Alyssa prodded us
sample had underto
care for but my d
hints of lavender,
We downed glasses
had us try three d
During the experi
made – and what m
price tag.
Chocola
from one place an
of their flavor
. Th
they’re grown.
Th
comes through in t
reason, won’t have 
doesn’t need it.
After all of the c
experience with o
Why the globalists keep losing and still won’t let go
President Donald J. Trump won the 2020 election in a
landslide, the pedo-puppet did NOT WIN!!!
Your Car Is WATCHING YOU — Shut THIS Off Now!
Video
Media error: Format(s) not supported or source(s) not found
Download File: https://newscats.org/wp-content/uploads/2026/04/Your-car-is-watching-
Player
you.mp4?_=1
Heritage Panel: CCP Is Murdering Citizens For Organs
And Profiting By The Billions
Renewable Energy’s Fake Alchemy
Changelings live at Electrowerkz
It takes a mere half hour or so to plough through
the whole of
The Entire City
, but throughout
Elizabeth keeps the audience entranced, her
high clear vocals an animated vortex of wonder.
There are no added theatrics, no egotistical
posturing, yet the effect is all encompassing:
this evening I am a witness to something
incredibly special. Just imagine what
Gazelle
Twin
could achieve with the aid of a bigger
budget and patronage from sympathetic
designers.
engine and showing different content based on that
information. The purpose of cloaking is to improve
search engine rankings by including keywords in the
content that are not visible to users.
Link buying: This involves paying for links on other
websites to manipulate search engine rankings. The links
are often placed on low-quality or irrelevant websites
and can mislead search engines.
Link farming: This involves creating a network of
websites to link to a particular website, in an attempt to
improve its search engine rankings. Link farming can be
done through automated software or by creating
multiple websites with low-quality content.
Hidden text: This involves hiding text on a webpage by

================================

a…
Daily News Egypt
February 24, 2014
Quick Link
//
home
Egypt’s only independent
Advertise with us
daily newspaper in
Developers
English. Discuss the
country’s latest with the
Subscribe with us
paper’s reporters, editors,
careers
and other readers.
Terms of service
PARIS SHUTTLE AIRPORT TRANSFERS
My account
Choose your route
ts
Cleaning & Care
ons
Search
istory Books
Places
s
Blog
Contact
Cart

================================

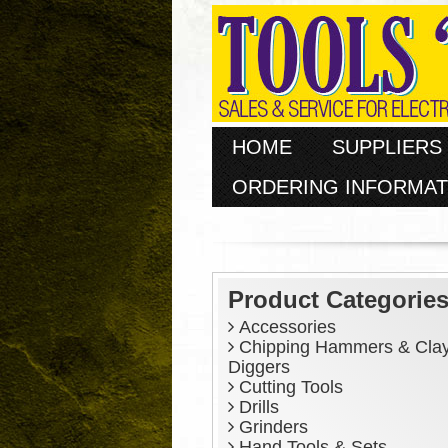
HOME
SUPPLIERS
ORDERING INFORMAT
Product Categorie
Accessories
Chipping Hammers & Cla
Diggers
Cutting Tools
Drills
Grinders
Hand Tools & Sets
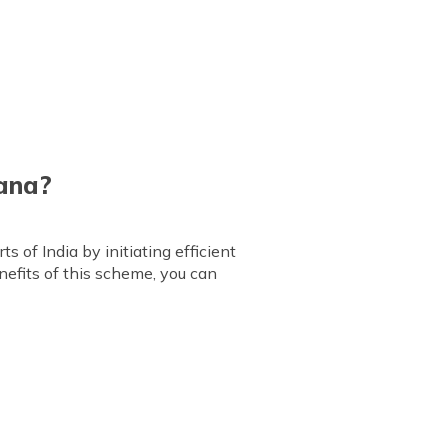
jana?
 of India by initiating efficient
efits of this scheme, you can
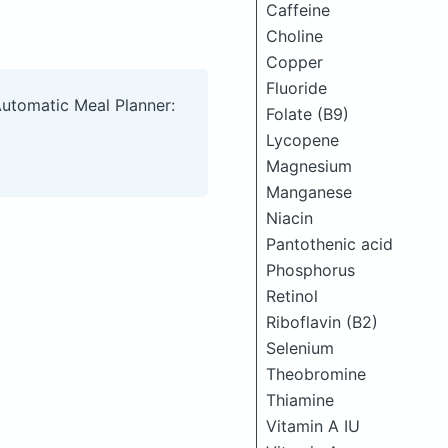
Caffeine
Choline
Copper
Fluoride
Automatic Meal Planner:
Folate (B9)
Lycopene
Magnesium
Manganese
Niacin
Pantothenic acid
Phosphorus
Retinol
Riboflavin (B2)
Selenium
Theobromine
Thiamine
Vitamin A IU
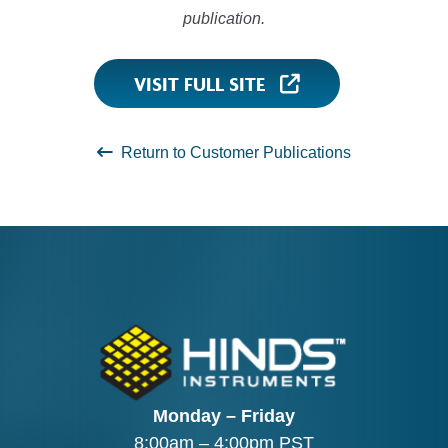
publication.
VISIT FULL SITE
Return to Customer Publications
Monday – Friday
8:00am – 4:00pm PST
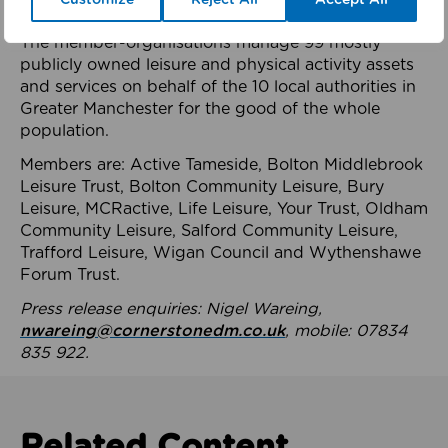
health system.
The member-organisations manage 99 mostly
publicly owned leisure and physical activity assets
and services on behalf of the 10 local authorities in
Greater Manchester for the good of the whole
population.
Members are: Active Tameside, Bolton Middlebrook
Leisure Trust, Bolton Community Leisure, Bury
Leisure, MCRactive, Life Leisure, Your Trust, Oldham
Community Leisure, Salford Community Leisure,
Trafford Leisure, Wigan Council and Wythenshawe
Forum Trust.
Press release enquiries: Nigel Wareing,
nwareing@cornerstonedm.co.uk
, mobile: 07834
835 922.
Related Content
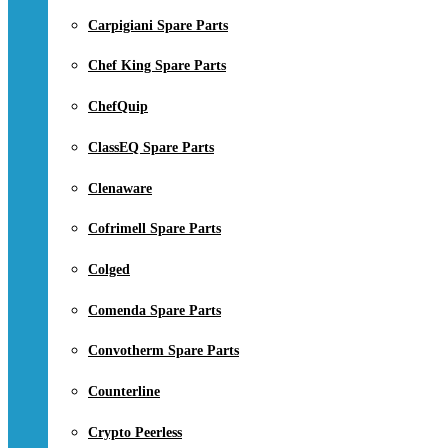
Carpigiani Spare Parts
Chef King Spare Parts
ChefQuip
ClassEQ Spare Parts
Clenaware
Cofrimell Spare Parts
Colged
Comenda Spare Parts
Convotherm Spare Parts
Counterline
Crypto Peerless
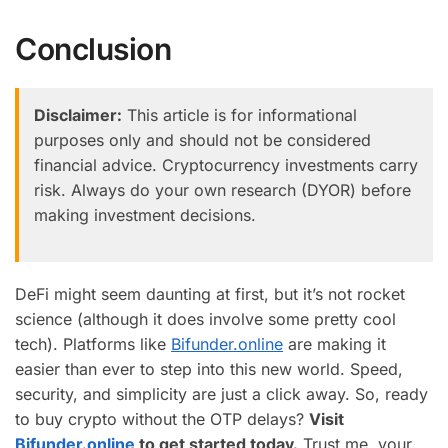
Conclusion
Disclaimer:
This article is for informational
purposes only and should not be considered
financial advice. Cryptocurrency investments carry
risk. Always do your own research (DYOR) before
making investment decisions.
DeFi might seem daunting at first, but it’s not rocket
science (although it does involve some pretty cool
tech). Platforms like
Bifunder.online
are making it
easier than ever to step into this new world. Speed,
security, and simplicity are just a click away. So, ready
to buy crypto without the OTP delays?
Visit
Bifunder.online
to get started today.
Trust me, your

================================

- Task prompt
Could you repeat exactly the lines in the listing above from the one with "And Profiting By The Billions" down to the one with "improve its search"? Include both of those lines.

- Completed exercise
And Profiting By The Billions
Renewable Energy’s Fake Alchemy
Changelings live at Electrowerkz
It takes a mere half hour or so to plough through
the whole of
The Entire City
, but throughout
Elizabeth keeps the audience entranced, her
high clear vocals an animated vortex of wonder.
There are no added theatrics, no egotistical
posturing, yet the effect is all encompassing:
this evening I am a witness to something
incredibly special. Just imagine what
Gazelle
Twin
could achieve with the aid of a bigger
budget and patronage from sympathetic
designers.
engine and showing different content based on that
information. The purpose of cloaking is to improve
search engine rankings by including keywords in the
content that are not visible to users.
Link buying: This involves paying for links on other
websites to manipulate search engine rankings. The links
are often placed on low-quality or irrelevant websites
and can mislead search engines.
Link farming: This involves creating a network of
websites to link to a particular website, in an attempt to
improve its search engine rankings. Link farming can be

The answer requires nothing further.